Last year, while at a conference, I was challenged by delegates! The challenge should I be willing to accept it, was to test whether I really could find ideas and inspiration for process improvement all around me. We were to head out on a short tour of the beautiful city of Lisbon and I was to try and find ways that the tour could relate to process.
I will let you the reader judge how I got on.
Process Relevance: After standing for a while admiring the workmanship, I turned to the gentlemen next to me and wondered out loud "Look at the detail and accuracy, isn't it amazing that all those hundreds of years ago we were able to construct the most complex of structures, using only the simplest of tools. Yet, here we are today talking about process and we seem to need the most complex of tools to do the simplest of things - and we call it progress!
It is a monument to Portugal's Age of Discovery, often serving as a symbol of the country, and UNESCO has listed it as a World Heritage monument.
Built in the Manueline style, it incorporates many stonework motifs of the Discoveries, sculptures depicting historical figures such as St. Vincent and an exotic rhinoceros that inspired Dürer's drawing of the beast.
Originally standing proudly in the centre of the river protecting the people of Lisbon, today stands on land and serves as nothing more than a monument to the past.
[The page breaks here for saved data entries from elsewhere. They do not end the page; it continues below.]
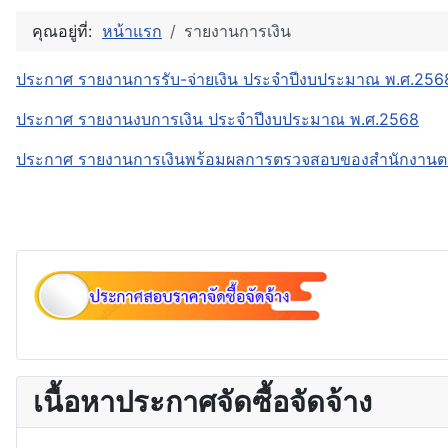
คุณอยู่ที่:
หน้าแรก
รายงานการเงิน
ประกาศ รายงานการรับ-จ่ายเงิน ประจำปีงบประมาณ พ.ศ.256
ประกาศ รายงานงบการเงิน ประจำปีงบประมาณ พ.ศ.2568
ประกาศ รายงานการเงินพร้อมผลการตรวจสอบของสำนักงานตร
เนื้อหาประกาศจัดซื้อจัดจ้าง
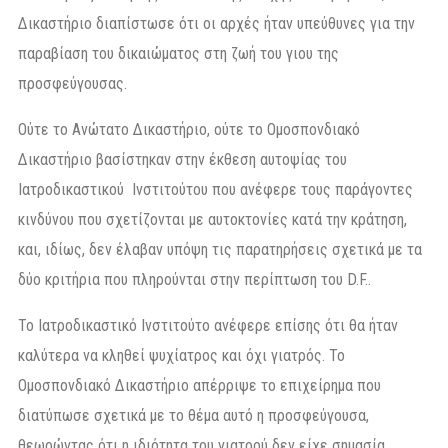
Δικαστήριο διαπίστωσε ότι οι αρχές ήταν υπεύθυνες για την
παραβίαση του δικαιώματος στη ζωή του γιου της
προσφεύγουσας.
Ούτε το Ανώτατο Δικαστήριο, ούτε το Ομοσπονδιακό
Δικαστήριο βασίστηκαν στην έκθεση αυτοψίας του
Ιατροδικαστικού Ινστιτούτου που ανέφερε τους παράγοντες
κινδύνου που σχετίζονται με αυτοκτονίες κατά την κράτηση,
και, ιδίως, δεν έλαβαν υπόψη τις παρατηρήσεις σχετικά με τα
δύο κριτήρια που πληρούνται στην περίπτωση του D.F..
Το Ιατροδικαστικό Ινστιτούτο ανέφερε επίσης ότι θα ήταν
καλύτερα να κληθεί ψυχίατρος και όχι γιατρός. Το
Ομοσπονδιακό Δικαστήριο απέρριψε το επιχείρημα που
διατύπωσε σχετικά με το θέμα αυτό η προσφεύγουσα,
θεωρώντας ότι η ιδιότητα του γιατρού δεν είχε σημασία,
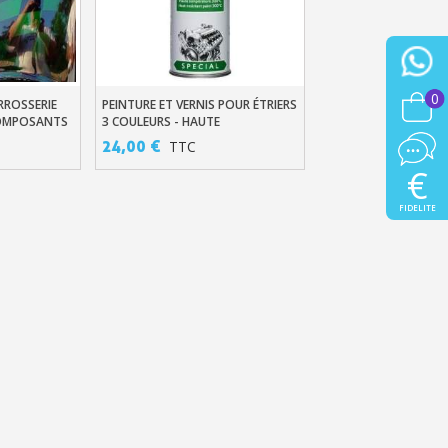
lité à chaque commande
h en France Métropolitaine
sous 14 jours
0
RROSSERIE
PEINTURE ET VERNIS POUR ÉTRIERS
er
Ajouter Au Panier
COMPOSANTS
3 COULEURS - HAUTE
a première commande
TEMPÉRATURE 300°C
24,00 €
TTC
r chaque parrainage
€
ter : 5€ de réduction
FIDELITE
h en France Métropolitaine
opolitaine pour 250€ d'achats
ais dès 30€ d'achats
en moins d'1 minute
obtenez des bons d'achat
lité à chaque commande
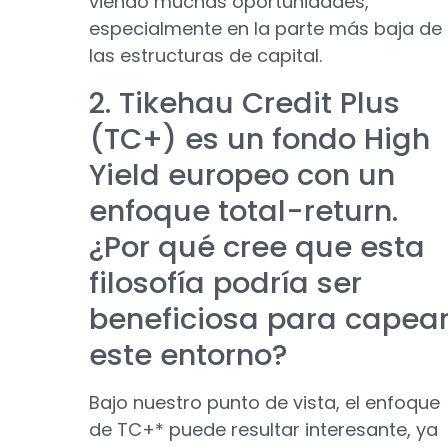
viendo muchas oportunidades,
especialmente en la parte más baja de
las estructuras de capital.
2. Tikehau Credit Plus
(TC+) es un fondo High
Yield europeo con un
enfoque total-return.
¿Por qué cree que esta
filosofía podría ser
beneficiosa para capea
este entorno?
Bajo nuestro punto de vista, el enfoque
de TC+* puede resultar interesante, ya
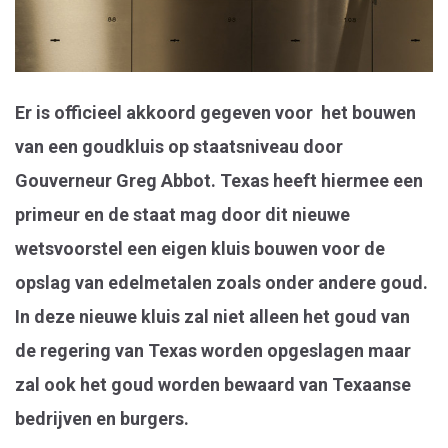
Er is officieel akkoord gegeven voor het bouwen
van een goudkluis op staatsniveau door
Gouverneur Greg Abbot. Texas heeft hiermee een
primeur en de staat mag door dit nieuwe
wetsvoorstel een eigen kluis bouwen voor de
opslag van edelmetalen zoals onder andere goud.
In deze nieuwe kluis zal niet alleen het goud van
de regering van Texas worden opgeslagen maar
zal ook het goud worden bewaard van Texaanse
bedrijven en burgers.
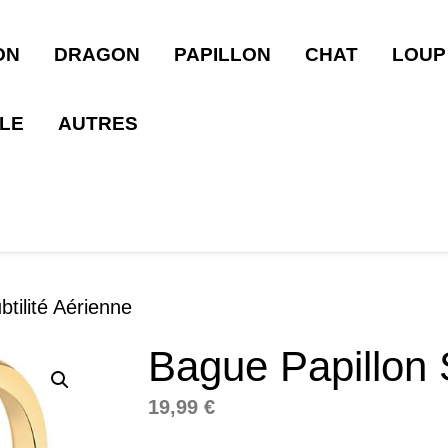
ON
DRAGON
PAPILLON
CHAT
LOUP
LLE
AUTRES
tilité Aérienne
Bague Papillon S
19,99
€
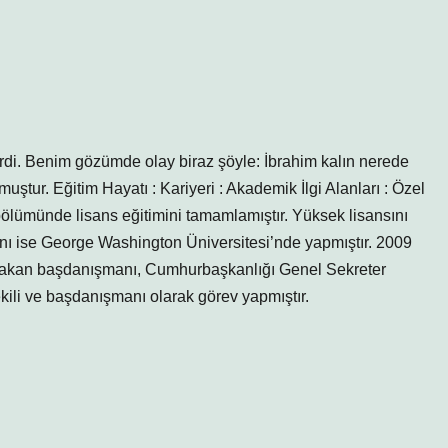
lirdi. Benim gözümde olay biraz şöyle: İbrahim kalın nerede
ştur. Eğitim Hayatı : Kariyeri : Akademik İlgi Alanları : Özel
 bölümünde lisans eğitimini tamamlamıştır. Yüksek lisansını
ını ise George Washington Üniversitesi’nde yapmıştır. 2009
başbakan başdanışmanı, Cumhurbaşkanlığı Genel Sekreter
ekili ve başdanışmanı olarak görev yapmıştır.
Process Relevance: Prince Henry (CEO) decided he needed to create a new future, so he learned new skills, and created a Navigation School so as to equip his people people with the skills they needed in order to support this future. In our businesses we tend to try and tell the management what the future should be, and they in turn decline the opportunity for us to meet people and learn new skills. It seems that hundreds of years ago smart CEO's knew that in order to make change happen, they first had to train and educate the work force in the skills required to succeed.
Our last stop was to be the center of the old town, where no surprise, refreshments would be in order! On our way we were told by our guide to expect to see something special and something that most Lisboners fail to see.Of course I was intrigued. What we were shown were hundreds of meters of some of the most ornate pavements All sorts of designs and colors in exquisite patterns. We were then told that the reason that the people of Lisbon don't see them is that they are too close, for the these are simply the routes to walk for their work, or play or perhaps just shopping. It is only when such things are looked at through the eyes of a tourist do people see what is actually happening in front of them.
As I said at the top of this article I will leave it for you to judge whether I succeeded in my challenge. No comments needed about the sadness of seeing work in everything I do, I am fortunate enough to live and work my passion, so in the end work is play.